Règle 7: d'omni-canal à omni-personnel En raison des processus hérités de l'ère industrielle sous lesquels la plupart des cadres de luxe et leurs agences de marketing se sont développés, les modèles mentaux du monde se sont d'abord concentrés sur les produits, puis sur les canaux traditionnels de distribution, de marketing et de vente. Malgré le battage médiatique «centré sur le client», la plupart des marques et leurs agences considèrent les clients, non pas comme des êtres humains individuels, mais comme des entités anonymes, résidant dans des segments, représentés par des personnages, à partir desquels ils capturent des données. Ils leur ciblent sans cesse des publicités, des produits et les services avec lesquels ils concluent les transactions sur les canaux les plus rentables et les plus pratiques pour la marque.

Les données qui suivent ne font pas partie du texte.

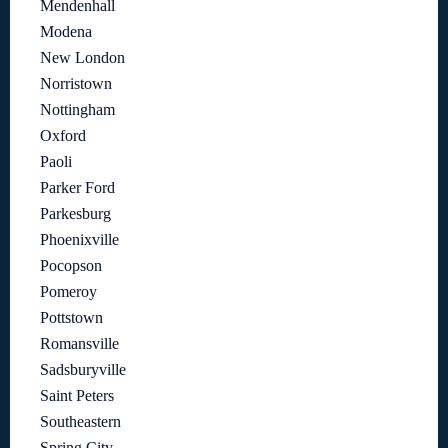
Mendenhall
Modena
New London
Norristown
Nottingham
Oxford
Paoli
Parker Ford
Parkesburg
Phoenixville
Pocopson
Pomeroy
Pottstown
Romansville
Sadsburyville
Saint Peters
Southeastern
Spring City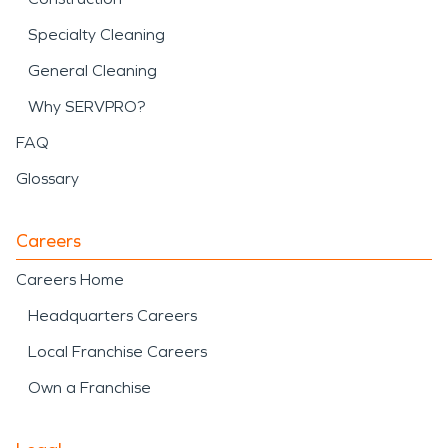
Specialty Cleaning
General Cleaning
Why SERVPRO?
FAQ
Glossary
Careers
Careers Home
Headquarters Careers
Local Franchise Careers
Own a Franchise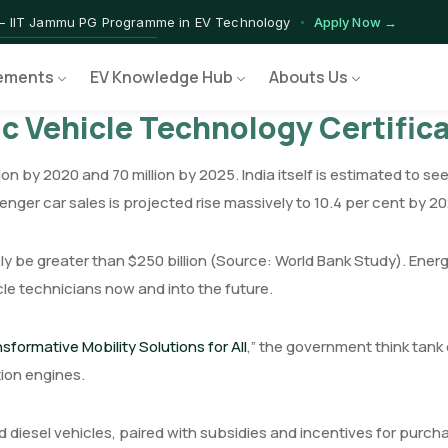
— IIT Jammu PG Programme in EV Technology
Apply Now →
ograms — Nationally Accredited EV Training Courses
View Progr
ements
EV Knowledge Hub
Abouts Us
Program — Hands-on Training for India's Growing EV Workforce
Ex
ic Vehicle Technology Certifi
ion by 2020 and 70 million by 2025. India itself is estimated to see
ssenger car sales is projected rise massively to 10.4 per cent by 
ikely be greater than $250 billion (Source: World Bank Study). E
cle technicians now and into the future.
formative Mobility Solutions for All
,” the government think tank 
ion engines.
nd diesel vehicles, paired with subsidies and incentives for purcha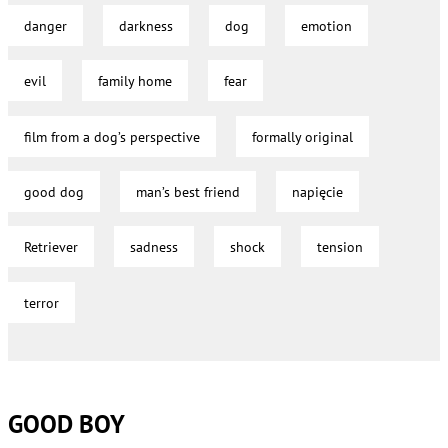
danger
darkness
dog
emotion
evil
family home
fear
film from a dog’s perspective
formally original
good dog
man’s best friend
napięcie
Retriever
sadness
shock
tension
terror
GOOD BOY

Cela peut être efficace pour le papier toilette, mais c'est très inefficace pour les produits et services de luxe. Les marques devraient d'abord se concentrer sur la façon dont elles peuvent s'engager avec les individus afin de développer et de fournir des solutions et des expériences personnalisées dans le cadre d'une relation à long terme mutuellement bénéfique où elles peuvent échanger en permanence une valeur élevée. La numérisation accélérée de la vie du client crée un nouveau paradigme où les clients ne sont plus disposés à jouer dans le monde mécanique «multicanal» linéaire, en ligne / hors ligne que les marques ont créé pour leur propre confort. Aujourd'hui, le jeu est omni-personnel. Il transcende les canaux. Ceci est accéléré par la crise actuelle. Cela signifie que le client a jeté «l'entonnoir de vente» qui a été imposé par la marque, et choisit n'importe quelle combinaison individuelle et non linéaire de points de contact pour la découverte de la marque, l'engagement, l'achat, le retour, le service ou le service après-vente. La seule façon de parvenir à des relations omnipersonnelles est de recâbler les modèles mentaux de l'engagement des clients et de comprendre que dans ce monde-là, le soleil (le client) ne tourne jamais autour de la terre; la terre (la marque) tourne autour du soleil. L'accès privilégié aux données personnelles, comme nous l'avons démontré précédemment, est la passerelle. Jusqu'à ce que les leaders du luxe intériorisent que le centrage sur le client est motivé par le client, et non par la marque, le luxe ne parviendra pas à réaliser son plein potentiel.